Perhaps if custom indexing is required, one might move these into other functions since ultimately indexing in our key value system is going to be static.

getClaims()
getClaimsByX() // where X is an index
getClaimsByNodeId
getClaimsByIdentityId

Then this should translate to changes for getCerts and getTasks and whatever else.

[CMCDragonkai]

Everything here except 7. is done as part of #481, and put into PR #446.

[CMCDragonkai]

In order to solve 7. we need to do things:

1. Refactor src/agent/service/nodesChainDataGet.ts to instead be src/agent/service/sigchainClaimsGet.ts and this should also receive pagination parameters. This includes seek, limit and order. The order should be a protobuf enum: https://developers.google.com/protocol-buffers/docs/proto3#enum
2. The Sigchain.getClaims with the apporpriate pagination parameters should be tested in tests/sigchain/Sigchain.test.ts. Right now this isn't being tested. We need to test both ascending and descending order and ensure that whatever ClaimId is being seeked is also included in the output.
3. Remove the tests/sigchain/Sigchain.old.test.ts.

[CMCDragonkai]

Apparently we don't really use the seek/limit parameters that much. I think this is because this was a recent addition to the js-db. But we do use lte a few more places like TaskManager.

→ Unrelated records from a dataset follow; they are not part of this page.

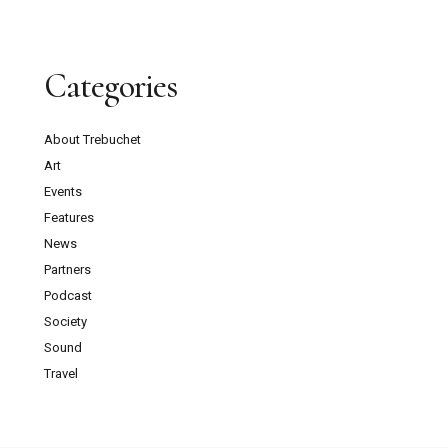
Categories
About Trebuchet
Art
Events
Features
News
Partners
Podcast
Society
Sound
Travel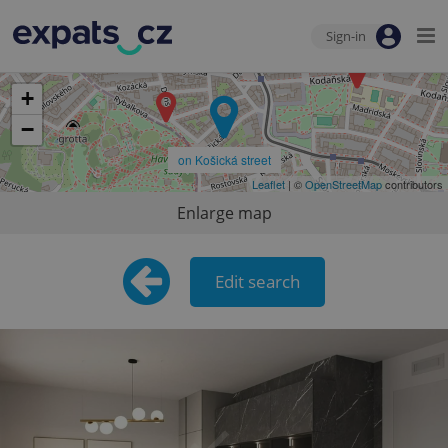
Sign-in
+
−
on Košická street
Leaflet
| ©
OpenStreetMap
contributors
Enlarge map
Edit search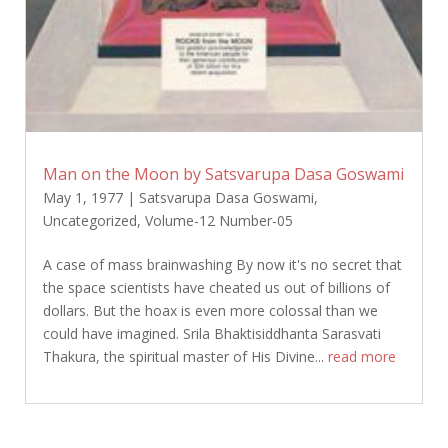
Man on the Moon by Satsvarupa Dasa Goswami
May 1, 1977
|
Satsvarupa Dasa Goswami
,
Uncategorized
,
Volume-12 Number-05
A case of mass brainwashing By now it's no secret that
the space scientists have cheated us out of billions of
dollars. But the hoax is even more colossal than we
could have imagined. Srila Bhaktisiddhanta Sarasvati
Thakura, the spiritual master of His Divine...
read more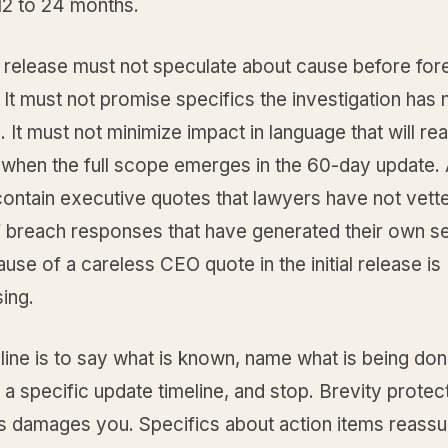
12 to 24 months.
 release must not speculate about cause before fore
It must not promise specifics the investigation has 
 It must not minimize impact in language that will re
 when the full scope emerges in the 60-day update. 
contain executive quotes that lawyers have not vett
 breach responses that have generated their own 
ause of a careless CEO quote in the initial release is
ing.
line is to say what is known, name what is being done
a specific update timeline, and stop. Brevity protec
 damages you. Specifics about action items reassu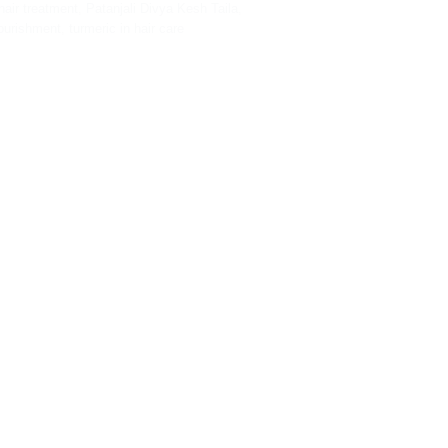
hair treatment
,
Patanjali Divya Kesh Taila
,
ourishment
,
turmeric in hair care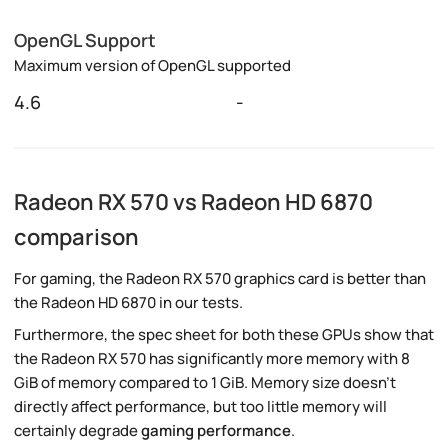
OpenGL Support
Maximum version of OpenGL supported
4.6
-
Radeon RX 570 vs Radeon HD 6870
comparison
For gaming, the Radeon RX 570 graphics card is better than
the Radeon HD 6870 in our tests.
Furthermore, the spec sheet for both these GPUs show that
the Radeon RX 570 has significantly more memory with 8
GiB of memory compared to 1 GiB. Memory size doesn't
directly affect performance, but too little memory will
certainly degrade
gaming performance
.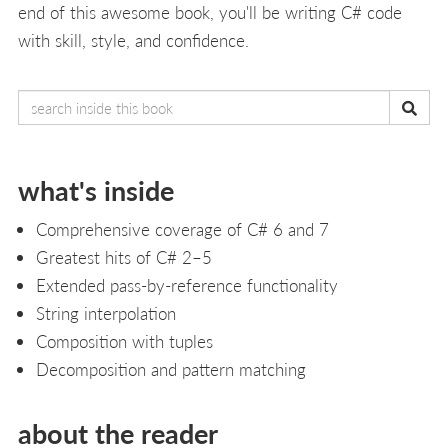
end of this awesome book, you'll be writing C# code
with skill, style, and confidence.
what's inside
Comprehensive coverage of C# 6 and 7
Greatest hits of C# 2–5
Extended pass-by-reference functionality
String interpolation
Composition with tuples
Decomposition and pattern matching
about the reader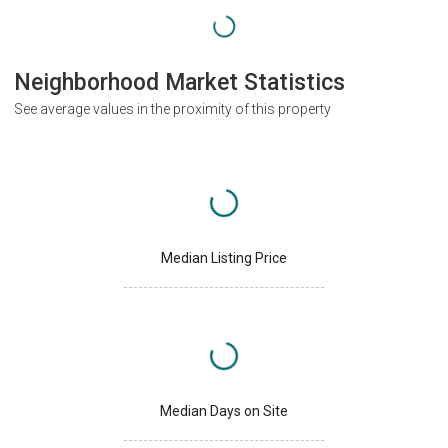
Neighborhood Market Statistics
See average values in the proximity of this property
Median Listing Price
Median Days on Site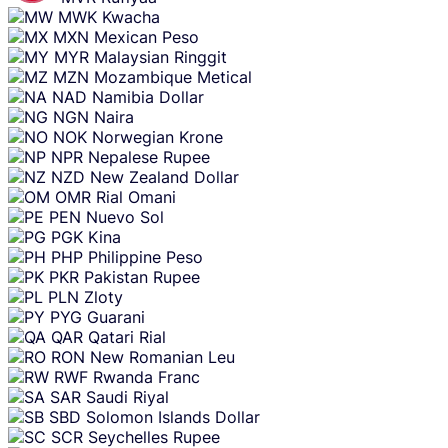
MWK
Kwacha
MXN
Mexican Peso
MYR
Malaysian Ringgit
MZN
Mozambique Metical
NAD
Namibia Dollar
NGN
Naira
NOK
Norwegian Krone
NPR
Nepalese Rupee
NZD
New Zealand Dollar
OMR
Rial Omani
PEN
Nuevo Sol
PGK
Kina
PHP
Philippine Peso
PKR
Pakistan Rupee
PLN
Zloty
PYG
Guarani
QAR
Qatari Rial
RON
New Romanian Leu
RWF
Rwanda Franc
SAR
Saudi Riyal
SBD
Solomon Islands Dollar
SCR
Seychelles Rupee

Points 2, and 3 should be done in #466.

It seems that other places would be suitable as well to incorporate pagination parameters.

[CMCDragonkai]

For 2. make sure that the tests cover both getClaims and getSignedClaims.

[CMCDragonkai]

ATM only the Sigchain have top level methods taking the pagination parameters:

    {
      order = 'asc',
      seek,
      limit
    }: {
      order?: 'asc' | 'desc';
      seek?: ClaimId;
      limit?: number;
    } = {},

[CMCDragonkai]

We will need a new epic to deploy pagination-based streaming to all the relevant domain collection structures, and bubbling that up to the service handlers and CLI commands. That epic can incorporate point 1.

[CMCDragonkai]

We can hijack #237 for this general pagination deployment.